In summary, the Exodus gives us a broad picture of the marvelous working of our God. We see His work of judgment against Egypt; we see His work of GRACE in delivering the Israelites; we see His work of power in parting the Red Sea; we see His work of guidance as He leads His people through the desert; we see His work of provision as He feeds them in the wilderness. We also see Him fulfilling the many covenant promises He made to Abraham and his descendants. And finally, we see God coming to dwell in the tabernacle in the midst of His people. In all these ways, the Lord was truly the God of the Israelites, and they were His people.

Marvelous though the Exodus was, it was but a forerunner of the even more marvelous “exodus” or deliverance we believers have experienced in Christ. In the Old Testament, deliverance came through the blood of animals, and it was limited primarily to the Israelites and those non-Israelites who joined them. In the New Testament, deliverance comes through the blood of Christ, and it is available equally to all people everywhere. In the Old Testament, deliverance was mainly from physical bondage, it was temporary, and it opened the way to an earthly Canaan. In the New Testament, deliverance is from spiritual bondage, it is eternal, and it opens the way to a heavenly “Canaan”—ETERNAL LIFE with God in heaven.

So here in verses 30 and 31, we have the beginning of the Old Testament Exodus. In the middle of the night, horrified by the death all around him, Pharaoh summoned Moses and Aaron—even though he had said he never wanted to see them again (Exodus 10:28). This time Pharaoh meant it when he said, “Leave my people, you and the Israelites.” Now he did fear the God of Moses, for he asked Moses to bless him (verse 32). He could no longer look for blessing from the gods of Egypt!

And so, as God had foretold (Exodus 11:1), Pharaoh agreed to everything Moses had asked for, and the Israelites made haste to leave Egypt.

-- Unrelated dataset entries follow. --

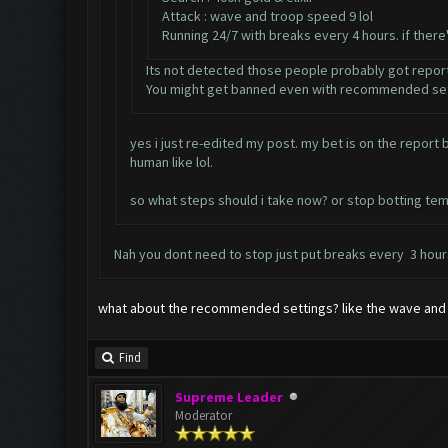
Attack : wave and troop speed 9 lol
Running 24/7 with breaks every 4 hours. if ther
Its not detected those people probably got repor
You might get banned even with recommended set
yes i just re-edited my post. my bet is on the repor
human like lol.
so what steps should i take now? or stop botting tem
Nah you dont need to stop just put breaks every 3 hours
what about the recommended settings? like the wave and 
Find
Supreme Leader
Moderator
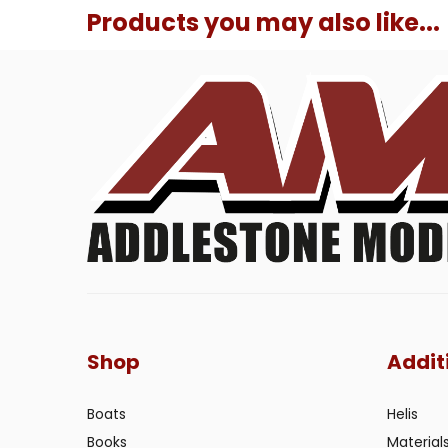
Products you may also like...
Shop
Addit
Boats
Helis
Books
Material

33–36 The whole population of Egypt urged the Israelites to leave; they feared that soon the rest of them would begin dying like their firstborn (verse 33). As Moses had instructed, the Israelites asked their Egyptian neighbors for articles of value, and they were given them (see Exodus 11:1–3 and comment). It could be said that they plundered the Egyptians (verse 36), though not by force; the Egyptians willingly gave the Israelites all they asked for. It was but small compensation for four hundred years of oppression.

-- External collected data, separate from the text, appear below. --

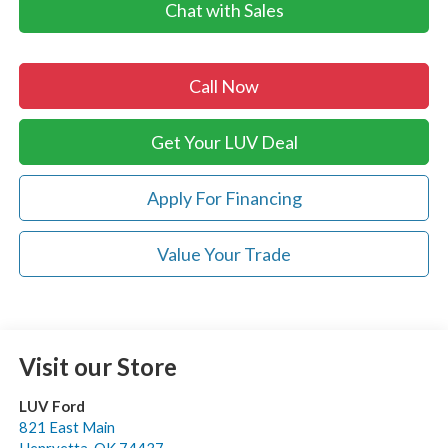
Chat with Sales
Call Now
Get Your LUV Deal
Apply For Financing
Value Your Trade
Visit our Store
LUV Ford
821 East Main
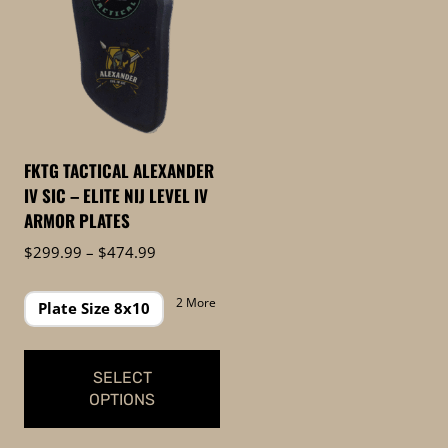
FKTG TACTICAL ALEXANDER
IV SIC – ELITE NIJ LEVEL IV
ARMOR PLATES
Price
$
299.99
–
$
474.99
range:
$299.99
2 More
Plate Size 8x10
through
$474.99
SELECT
OPTIONS
This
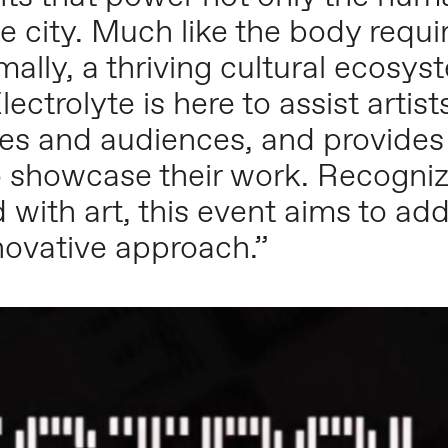
the city. Much like the body requi
imally, a thriving cultural ecosy
lectrolyte is here to assist arti
ages and audiences, and provides
o showcase their work. Recogniz
d with art, this event aims to ad
nnovative approach.”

37–39 About 600,000 men28 left Egypt that night, not including women and children; the total number of Israelites would have been close to two million. Many other people—non-Israelites—went with them; some may have been God-fearing Egyptians (Exodus 9:20).

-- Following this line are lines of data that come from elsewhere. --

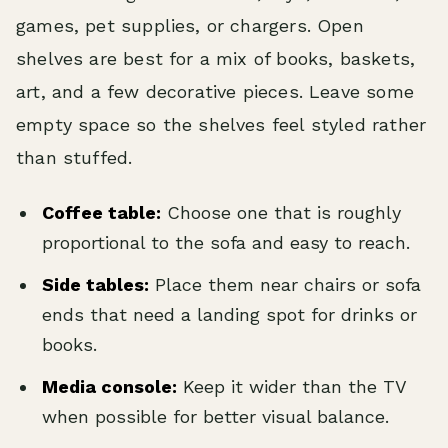
games, pet supplies, or chargers. Open
shelves are best for a mix of books, baskets,
art, and a few decorative pieces. Leave some
empty space so the shelves feel styled rather
than stuffed.
Coffee table:
Choose one that is roughly
proportional to the sofa and easy to reach.
Side tables:
Place them near chairs or sofa
ends that need a landing spot for drinks or
books.
Media console:
Keep it wider than the TV
when possible for better visual balance.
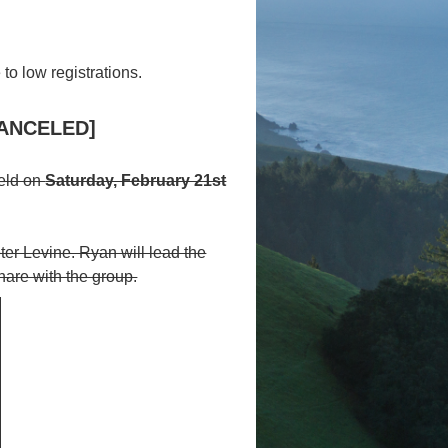
to low registrations.
[CANCELED]
held on
Saturday, February 21st
ter Levine. Ryan will lead the
hare with the group.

40–42 At the time the Lord’s divisions (Israel’s tribes and clans) left Egypt, the Israelites had been in Egypt exactly 430 years29 (verse 40). According to 1 Chronicles 7:22–27, there had been ten generations of Israelites during that time.30

Passover Restrictions (12:43–51)

43–51 Because of the non-Israelites (Gentiles) who accompanied the people of Israel, it was necessary to establish some regulations concerning who could take part in the Passover Feast. For a household to take part, all male members of that household had to be circumcised (verse 48). Thus CIRCUMCISION remained the chief physical qualification for membership in the covenant community of Israel(Genesis 17:10–14). GENTILES, aliens, foreigners, slaves—all could be members as long as they were circumcised. Thus it was not being a descendant of Abraham that counted; it was obedience and dedication to God—manifested in the willingness to be circumcised—that qualified one for membership in the covenant community.

In verse 46, the Lord says: “Do not break any of the bones (of the Passover lamb).” In John 19:36, the Apostle John applied these words to Jesus,31 who was the ultimate Passover lamb, sacrificed for us (1 Corinthians 5:7). And when we partake of the Lord Jesus’ “Passover Feast,” the Lord’s Supper, we too must be “circumcised”—not in the flesh, but in the heart (see Romans 2:28–29; Colossians 2:11).